A 21st-century pandemic has one benefit as opposed to those of the past: technology. The use of technology has proved to be beneficial in helping couples stay in touch and see each other, despite distance and quarantine measures.

“We FaceTime all the time and talk for hours, communication is key” Faigal said. FaceTime allows them some valuable and intimate communication when meeting in person is not an option. 

In fact, the use of technology has also contributed to another RV junior couple, Lexie Corn and Nolen Olson-Warwick. This newly minted couple has prospered from all that technology has to offer. 

Technology has helped so much with being able to FaceTime and text, allowing us to express our feelings and take comfort in knowing that even when we can’t hang out we can still talk to each other from our phones and say how much we miss each other,” Corn said. 

FaceTime–in addition to other methods of communication, such as texting, Snapchat, TikTok and Zoom–provides face-to-face interaction, something many teens need in a romantic relationship.

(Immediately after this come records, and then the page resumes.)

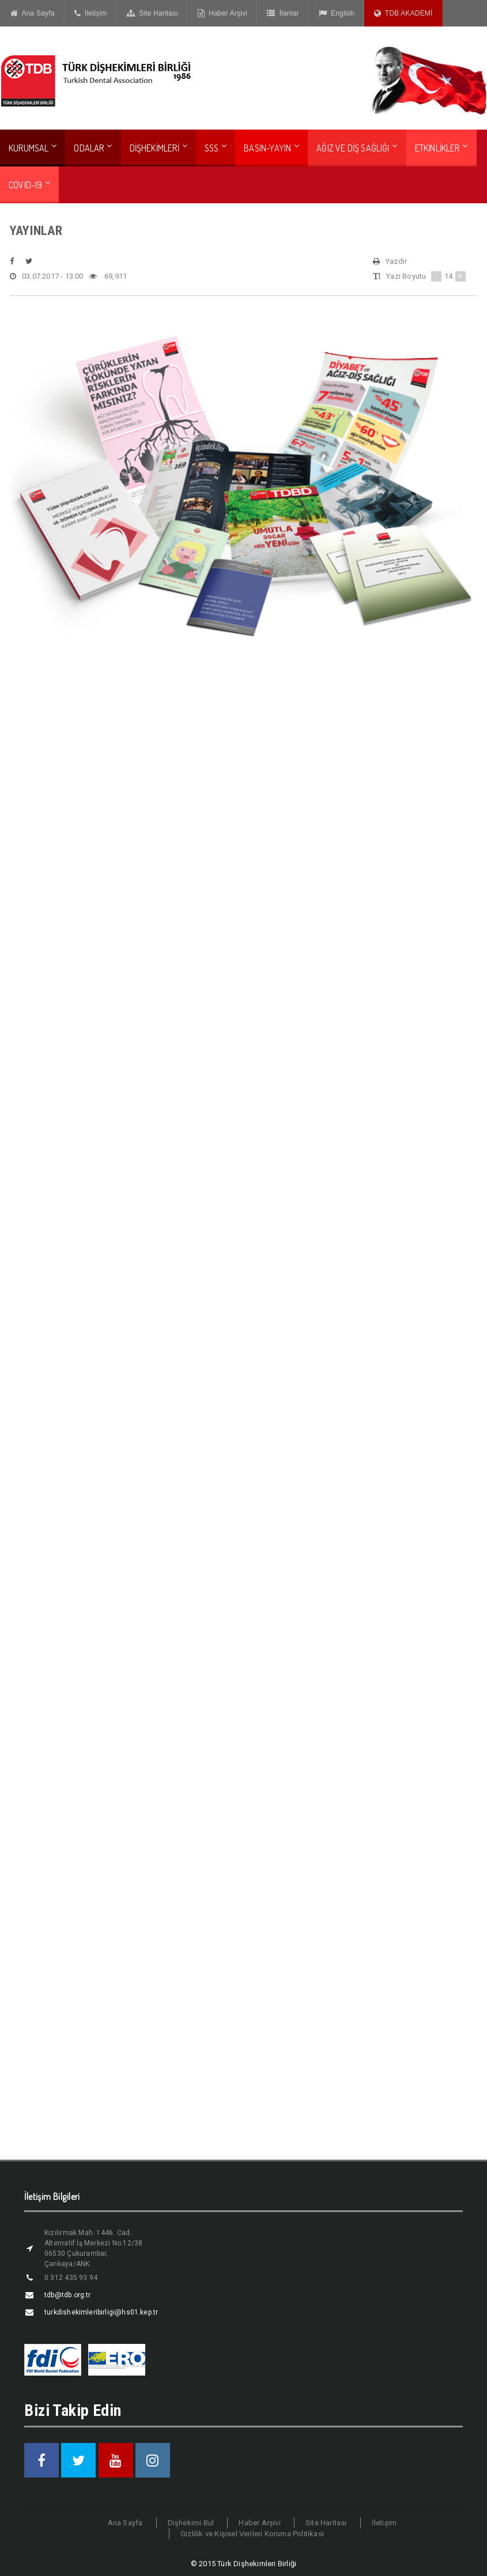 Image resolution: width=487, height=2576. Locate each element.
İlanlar (283, 13)
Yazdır (390, 261)
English (336, 13)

More important, in the midst of the pandemic, when Corn and Olson-Warwick began their relationship, technological components were significant to the initial stages as they were not able to fully talk in person at school. RV’s hybrid scheduling is determined by one’s alphabetized last name, leaving Corn and Olson-Warwick under different days of the week for in-person class.

But technology isn’t all sunshine and roses. The abundance of technology and opportunities for communication can’t solve all romantic woes. While some couples thrived under lockdown, others withered. 

One RV couple, who wished to remain anonymous, struggled from the lack of contact during lockdown.

“Due to the pandemic we never saw each other and we wouldn’t really talk because we didn’t have a lot to talk about,” said one member of the now-extinguished couple. Many couples need shared experiences and interests to keep going. Without ways to foster those experiences, maintaining communication can be difficult. Additionally, when New Jersey went on lockdown and enforced a curfew, meeting one another and hanging out for this couple was not an option.

Teenage relationships already bring about their own challenges, and with the addition of the pandemic thrown into the mix, one could confidently say that 2020 was a tough year all around. 

Despite this, there is always the mantra that if you can make it through the tough times, it makes the good times that much better.

“Although these times have been somewhat challenging for certain aspects of our relationships, we continue to find new ways to make time for one another,” said Cifaldi.